The next morning, I rose early to prepare to fill out the forms we needed for the meeting. Some of it was very straight-forward: medical history, doctors, medicine, conditions, sign releases, etc. But the seemingly innocuous describe your child was there with its impossibly small lines and check boxes that left no room for gray area. I filled out what I could and then "interviewed" C. so that I wasn't just putting in my ideas. I modeled the kind of information and how to give it, with examples to illustrate the issues. She started to remember really good examples of instances that demonstrated some of the adjectives that otherwise would have been meaningless or open to interpretation, such as "innocent."
I had to physically take a break to give myself some emotional space. I was afraid I would lose my ability to write up a reasonably objective description. It had to be something the psychologist could interpret as observation not emotion. If nothing else, the skills I have gained in graduate school around observation and writing up those notes are good for something. I typed up the results of my interview, but then I decided we should turn it in handwritten.

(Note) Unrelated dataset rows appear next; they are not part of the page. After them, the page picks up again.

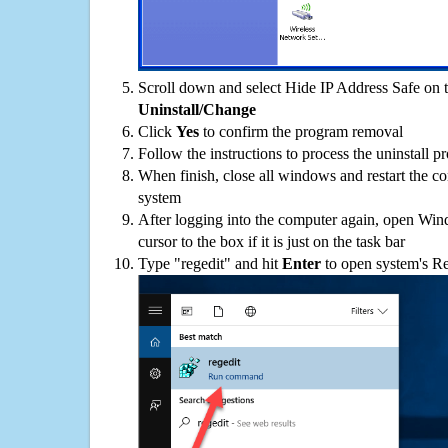
Scroll down and select Hide IP Address Safe on th
Uninstall/Change
Click
Yes
to confirm the program removal
Follow the instructions to process the uninstall p
When finish, close all windows and restart the c
system
After logging into the computer again, open Win
cursor to the box if it is just on the task bar
Type "regedit" and hit
Enter
to open system's Re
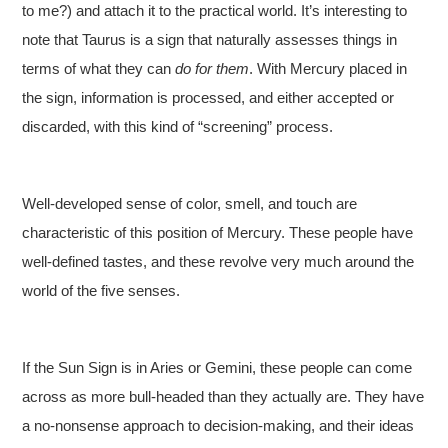
to me?) and attach it to the practical world. It’s interesting to
note that Taurus is a sign that naturally assesses things in
terms of what they can
do
for them
. With Mercury placed in
the sign, information is processed, and either accepted or
discarded, with this kind of “screening” process.
Well-developed sense of color, smell, and touch are
characteristic of this position of Mercury. These people have
well-defined tastes, and these revolve very much around the
world of the five senses.
If the Sun Sign is in Aries or Gemini, these people can come
across as more bull-headed than they actually are. They have
a no-nonsense approach to decision-making, and their ideas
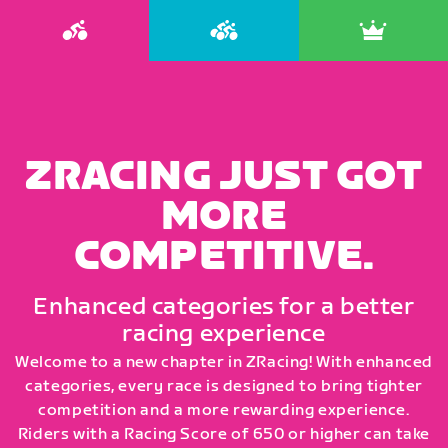
ZRACING JUST GOT
MORE
COMPETITIVE.
Enhanced categories for a better
racing experience
Welcome to a new chapter in ZRacing! With enhanced
categories, every race is designed to bring tighter
competition and a more rewarding experience.
Riders with a Racing Score of 650 or higher can take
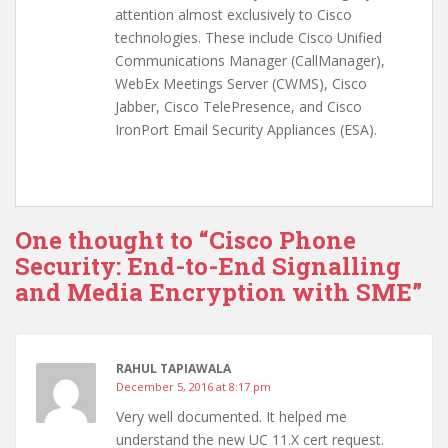
attention almost exclusively to Cisco
technologies. These include Cisco Unified
Communications Manager (CallManager),
WebEx Meetings Server (CWMS), Cisco
Jabber, Cisco TelePresence, and Cisco
IronPort Email Security Appliances (ESA).
One thought to “Cisco Phone
Security: End-to-End Signalling
and Media Encryption with SME”
RAHUL TAPIAWALA
December 5, 2016 at 8:17 pm
Very well documented. It helped me
understand the new UC 11.X cert request.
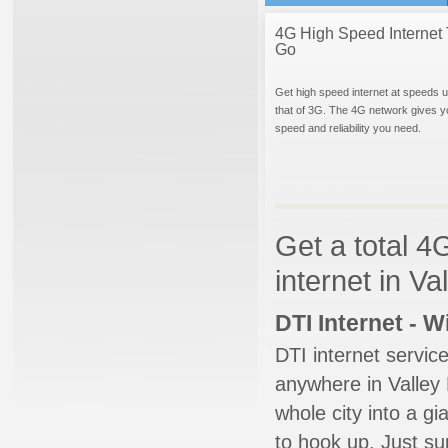
4G High Speed Internet 
Go
Get high speed internet at speeds u
that of 3G. The 4G network gives y
speed and reliability you need.
Get a total 4
internet in Va
DTI Internet - 
DTI internet servic
anywhere in Valley M
whole city into a g
to hook up. Just su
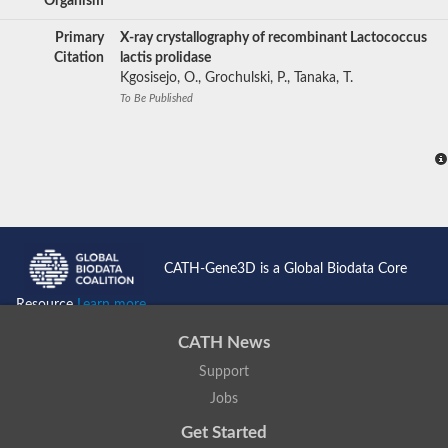
Organism
Primary
X-ray crystallography of recombinant Lactococcus
Citation
lactis prolidase
Kgosisejo, O., Grochulski, P., Tanaka, T.
To Be Published
CATH-Gene3D is a Global Biodata Core
Resource
Learn more...
CATH News
Support
Jobs
Get Started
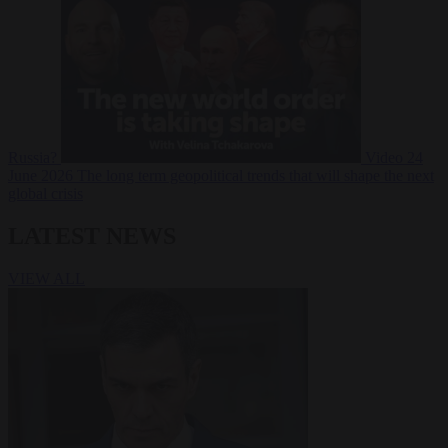
Russia?
Video
24
June 2026
The long term geopolitical trends that will shape the next
global crisis
LATEST NEWS
VIEW ALL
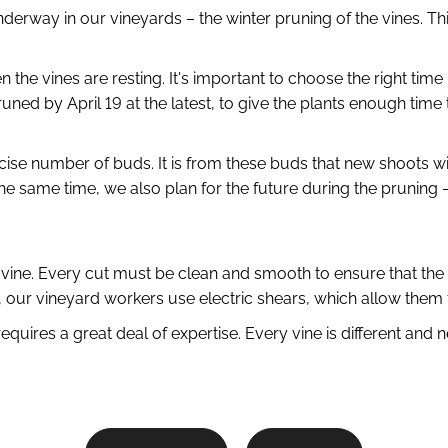
nderway in our vineyards – the winter pruning of the vines. Th
the vines are resting. It's important to choose the right time
ned by April 19 at the latest, to give the plants enough time
ise number of buds. It is from these buds that new shoots will 
e same time, we also plan for the future during the pruning – 
 the vine. Every cut must be clean and smooth to ensure that 
n, our vineyard workers use electric shears, which allow them 
quires a great deal of expertise. Every vine is different and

So, as I wrote it out over two pages of college ruled paper, C. and Q. got dressed. We made it to the place about ten minutes late … drama and concern and lack of sleep and eating made us a little out of sorts. At the last minutes, I asked Q. to bring a stuffed friend or other toy and her favorite clay sculpture. I wanted her to feel comfortable, and usually holding one of her favorite toy/friends works well for that. But I also wanted her to share the work she does at home … away from school with really no influence other than what she has in her mind. I think it illustrates both the view from the world she lives in and some of the abilities she has that her verbal skills do not.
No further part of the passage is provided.